My laboratory works on structure-function of potassium (K+) channels, a class of ubiquitous membrane proteins that control basic cellular functions, in particular membrane excitability in neurons and myocytes. We identified and characterized K+ channel from viruses (Plugge et al., Science, 2000), plants (Saponaro et al, Plant Cell, 2017) and animals (Saponaro et al, 2021 Molecular Cell). In our hands, viral K+ channels became an established model system for more complex mammalian channels.
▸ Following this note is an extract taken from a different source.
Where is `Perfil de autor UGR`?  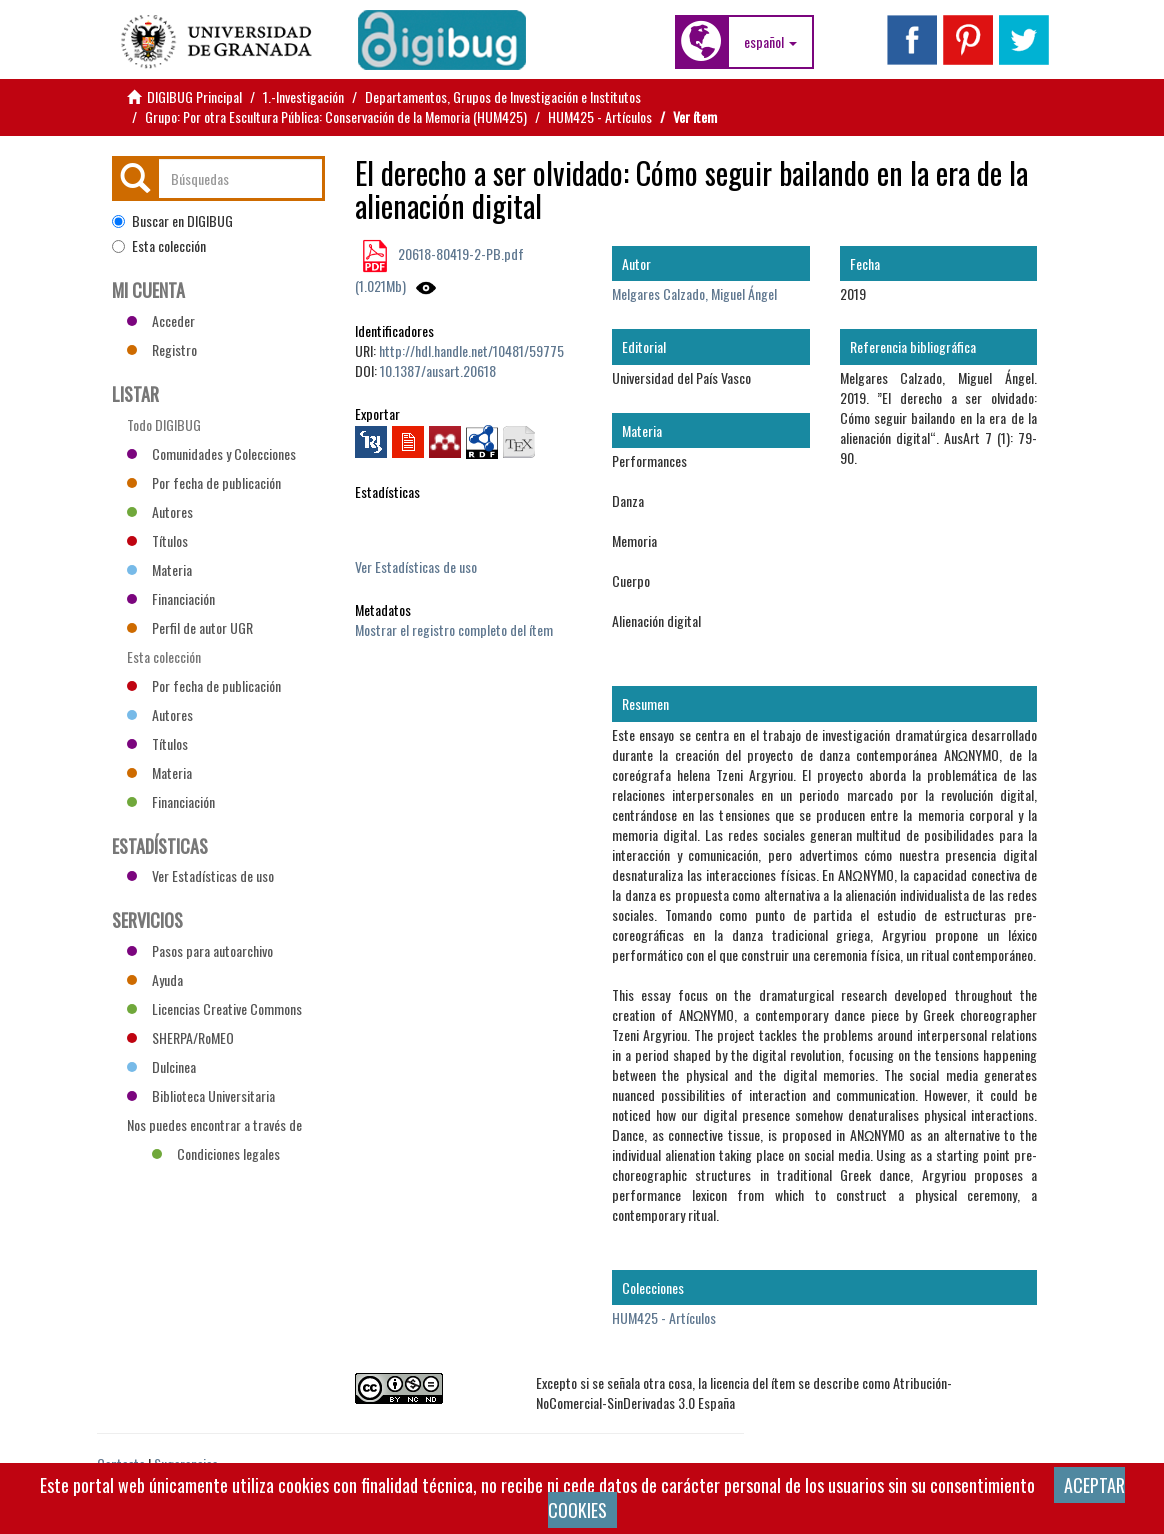 Perfil de autor UGR is located at coordinates (190, 627).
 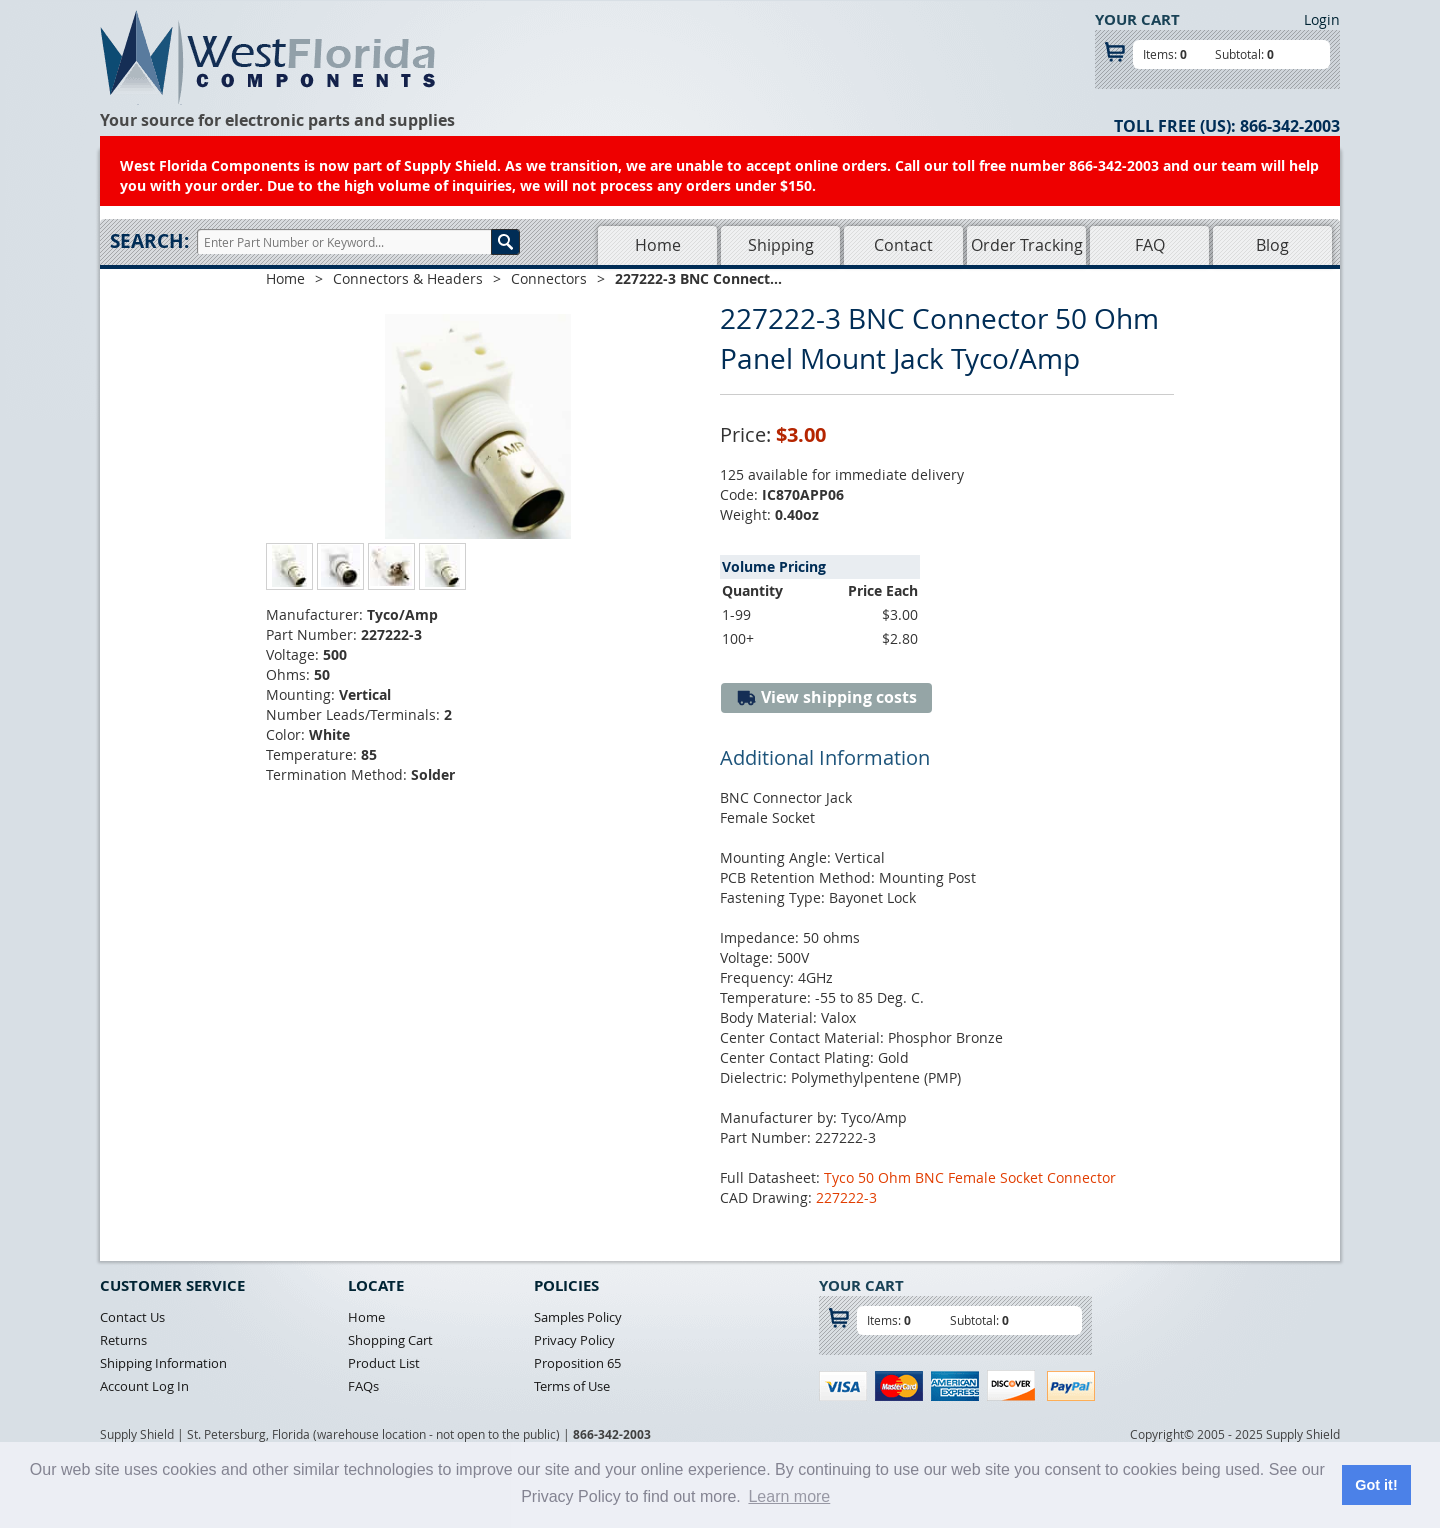 I want to click on Login, so click(x=1322, y=19).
More recently, we employed viral channels as a protein module to engineer several synthetic channels including BLINK, a light-gated K+ channel for optogenetics (Cosentino et al., Science 2015, Alberio et al, 2018 Nature Methods). We are presently engineering synthetic channels activated by external stimuli, ultrasounds and magnetic fields. The second line of research concerns the HCN channels that control pacemaker activity in heart and brain. By combining functional recordings (patch clamp) to structural studies (X-ray crystallography and single particle cryoEM), we unraveled the mechanism of cAMP regulation and identified small molecules, peptide drugs and nanobodies that revert the effect of pathological mutations (Lolicato et al., Nat Chem Biol, 2014; Saponaro et al, PNAS 2014; Porro et al, Elife 2019). More recently we solved the structure of HCN4, the sinoatrial node subtype, with the pore in the closed and in the open state (Saponaro et al, Molecular Cell 2021) and in complex with the marketed drug ivabradine (unpublished).